Day 44 - All together now...

Where does every guy love to spend time?

At the hardware store.

What can you never have enough of if you're a woodworker?

Clamps.

Guess what I needed more of and where I went to get them. :-) Yep, another Home Depot run after I foolishly thought I'd never need more than nine clamps. Uh huh, right.

Anyways, the goal for today was to get the chines connected to the hull. Renn suggests using a slot cutting bit in a router to cut slots in the hull and the chines, then cutting strips of wood to fit in those slots and then gluing the whole mess (literally) together with epoxy. I don't have and couldn't buy the bit and couldn't buy the strips of wood so after asking the folks on the support board what they did, came up with my own solution.

I decided to stitch and glue my chines to the hull.

I stacked the chines on top of each other and measuring straight from the tip, at one foot intervals back to where they straighten out I drilled holes 1/2" from the edge. Next I did the same on the hull, hooked the tape on the point of the bow and measured straight back, marked and drilled holes.

I then laid the left chine in the hull and starting at the tip, stitched the chine to the hull snug, but not tight. Leaving the chine in the hull gave it support while each additional stitch moved it out towards the edge and eventually onto the hull mold support. Repeated this with the right chine.

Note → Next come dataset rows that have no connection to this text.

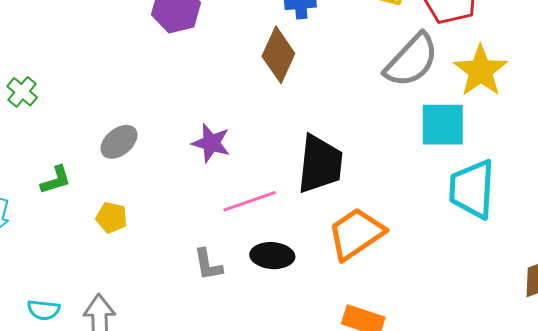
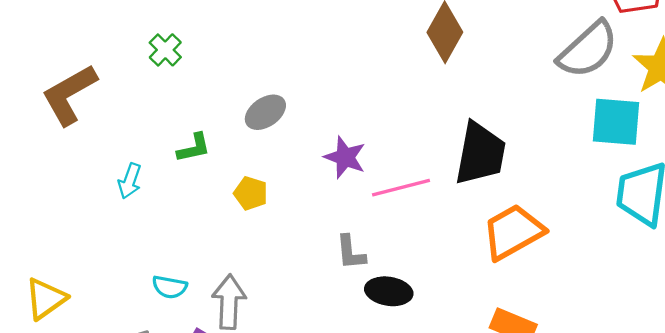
purple star: (211, 143) -> (345, 157), moved
black ellipse: (272, 256) -> (389, 291), moved

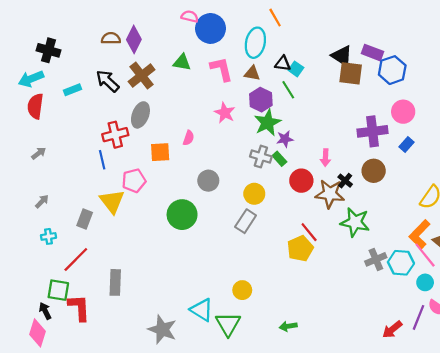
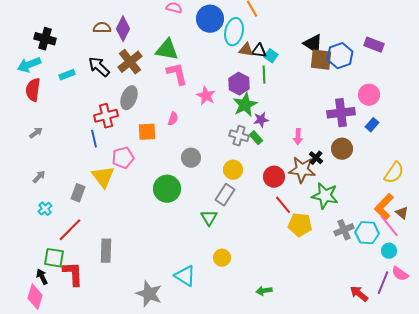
blue circle: (210, 28) -> (210, 19), moved
purple rectangle: (373, 53) -> (374, 45), moved
green triangle: (182, 62) -> (167, 50), size x1.4
pink L-shape: (221, 69) -> (177, 74), moved
blue hexagon: (392, 70) -> (340, 56), moved
brown triangle: (252, 73) -> (246, 50), moved
green line: (288, 90) -> (264, 75), turned 30
red circle: (301, 181) -> (274, 177), moved
cyan cross: (48, 236) -> (45, 209), turned -32
yellow pentagon: (300, 248) -> (300, 225), moved, turned 30
green triangle: (228, 324) -> (209, 218), moved, size x0.7
red arrow: (392, 330) -> (359, 294), turned 78

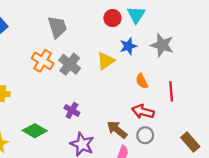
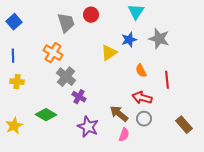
red circle: (113, 18) -> (91, 15), moved
gray cross: (70, 64) -> (66, 77), moved

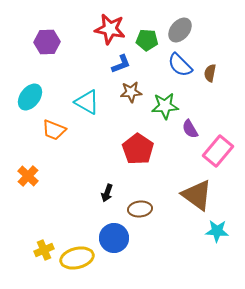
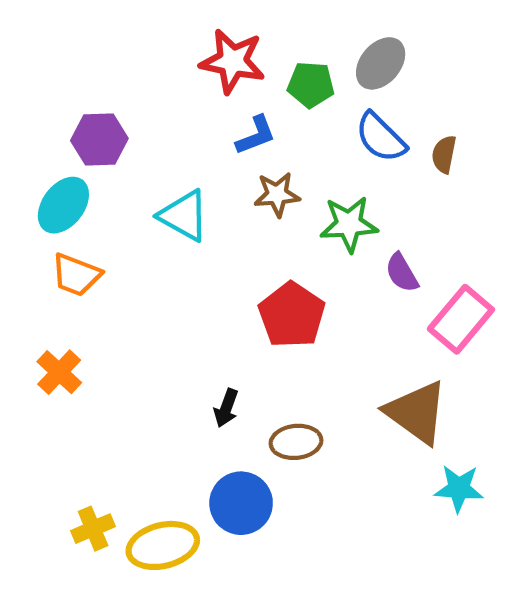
purple hexagon: (47, 42) -> (99, 140), moved
orange trapezoid: (54, 130) -> (76, 275), moved

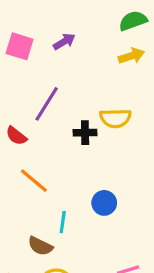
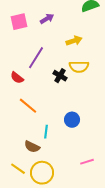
pink square: (20, 46) -> (19, 22), turned -30
yellow arrow: (131, 56) -> (74, 41), moved
black cross: (85, 133) -> (60, 76), turned 32

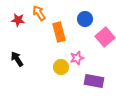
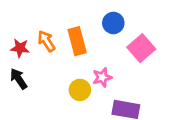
orange arrow: (39, 13) -> (46, 41), moved
red star: (18, 20) -> (20, 48), moved

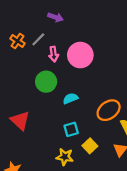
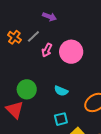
pink arrow: (54, 54) -> (47, 50), turned 32
green circle: (46, 82) -> (27, 89), moved
cyan semicircle: (70, 98) -> (61, 91), turned -136

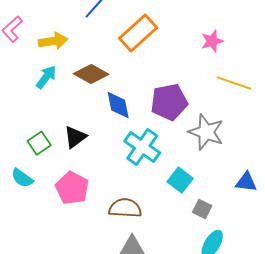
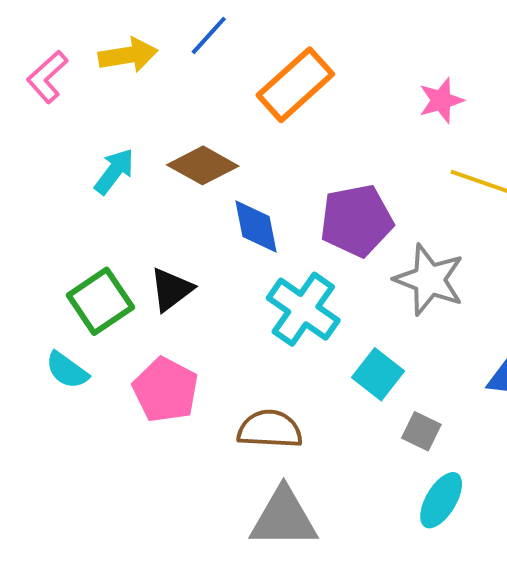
yellow arrow: (53, 41) -> (128, 55), moved
green square: (39, 143) -> (100, 301), size x1.4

Clamping was next. I clamped the left side chine to a 2x4 where the straight transitions to the curve, then went around to the other side, pushed and pulled things tight and clamped it down. Repeated this process at every other stitch headed up towards the bow which slowly leveled out the chines, then worked my way back down tightening up the stitches which really pulled everything together. On the straight part of the chines I clamped the chines to the hull molds and then to 2x4s spaced in between.


This was as far as I was going to go, but it was only eight o'clock so I made some thickened wet epoxy and filled the gap between the chine and the hull. I have no illusions that this will do anything for strength, it's simply to keep the epoxy for the glass from running out the bottom creating voids and bubbles.

I'll put down the fiberglass strips tomorrow, removing one clamp at a time to get the glass underneath and then reclamp to maintain the integrity. Saturday I'll glass the bottom and if the schedule holds I'll probably flip the bottom Sunday night.